Таким образом, сама вещь (или иначе «объект познания») не определяет семантику вышеназванных терминов, но что тогда? Отношение, о котором мы уже столько сказали: и в случае определения смысла вещи, ее сути, значения, представления – мы имеем дело с одной и той же вещью (словом). Значит, отличие этих категорий не имеет субстрата собственно в самой вещи. Соответственно то, что определит для нас различия смысла, сути, значения и проч., лежит вне ее, вне вещи, но с ней теснейшим образом связано. Следовательно, другой альтернативы отношению нет.
Но если мы ограничимся лишь контекстуальными отношениями, то мы опять-таки не отвоюем у «фрагментарности» права на познание. Нас интересуют целостные системы отношений. Для психософии, а значит, и для познания в этом смысле существует несколько приоритетов: человек с его целостной системой опыта, совокупное сущее (или, иначе, – все, что есть) и, наконец, любая целостная и системная эманация. Именно эти системы и следует полагать в основу семантического звучания перечисленных терминов, которые в совокупности своей и дадут нам искомое семантическое поле вещи, то есть определят ее полноценную познаваемость. Итак, семантическое поле познания.

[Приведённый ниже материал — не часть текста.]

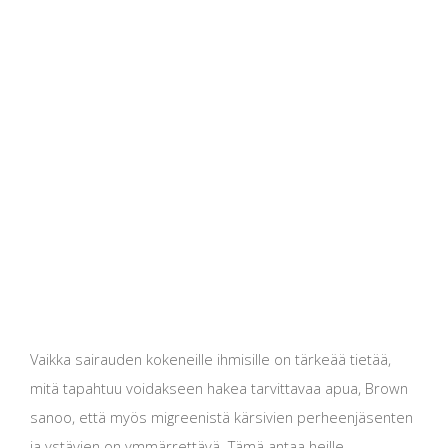
Vaikka sairauden kokeneille ihmisille on tärkeää tietää,
mitä tapahtuu voidakseen hakea tarvittavaa apua, Brown
sanoo, että myös migreenistä kärsivien perheenjäsenten
ja ystävien on ymmärrettävä. Tämä antaa heille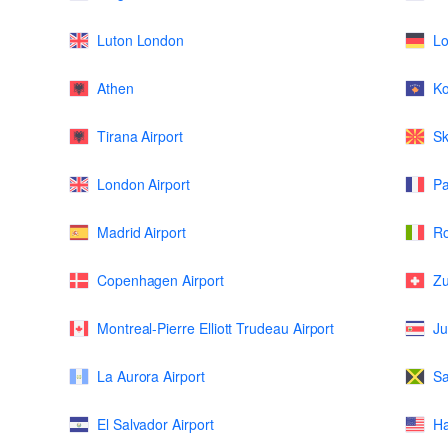
Luton London
L
Athen
K
Tirana Airport
Sk
London Airport
Pa
Madrid Airport
Ro
Copenhagen Airport
Zu
Montreal-Pierre Elliott Trudeau Airport
Ju
La Aurora Airport
Sa
El Salvador Airport
Ha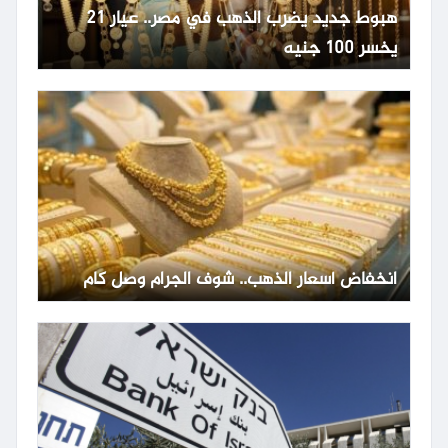
هبوط جديد يضرب الذهب في مصر.. عيار 21
يخسر 100 جنيه
انخفاض أسعار الذهب.. شوف الجرام وصل كام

Во-первых, мы говорим о «значении».
Во-вторых, мы говорим о «представлении».
З. Фрейд, видимо, сам не заметил, как сделал огромное частное гносеологическое открытие: все, что содержится в индивидуальном опыте человека, имеет непосредственное отношение к либидо, эротизму, сексуальному влечению и т. д. Причем он был максимально честен и требователен в этих гносеологических вопросах и вовсе не торопился создавать «сонник». Фрейд совершенно верно объясняет эту свою сдержанность «своеобразной пластичностью психического материала»[141]
– процессуальностью отношений, как сказали бы сейчас, «продуктивной» (в значении рождения третьего) процессуальностью.Впрочем, сам по себе феномен представления рассматривался еще Платоном, например в диалоге «Те-а-тет», где автор задается важным вопросом, отражающим наше определение представления как целостной системы, где равнозначны все отношения: «Но можем ли мы сказать, что он читает или считает неизвестное, если признаем, что он знает все буквы и любое число?»,[142]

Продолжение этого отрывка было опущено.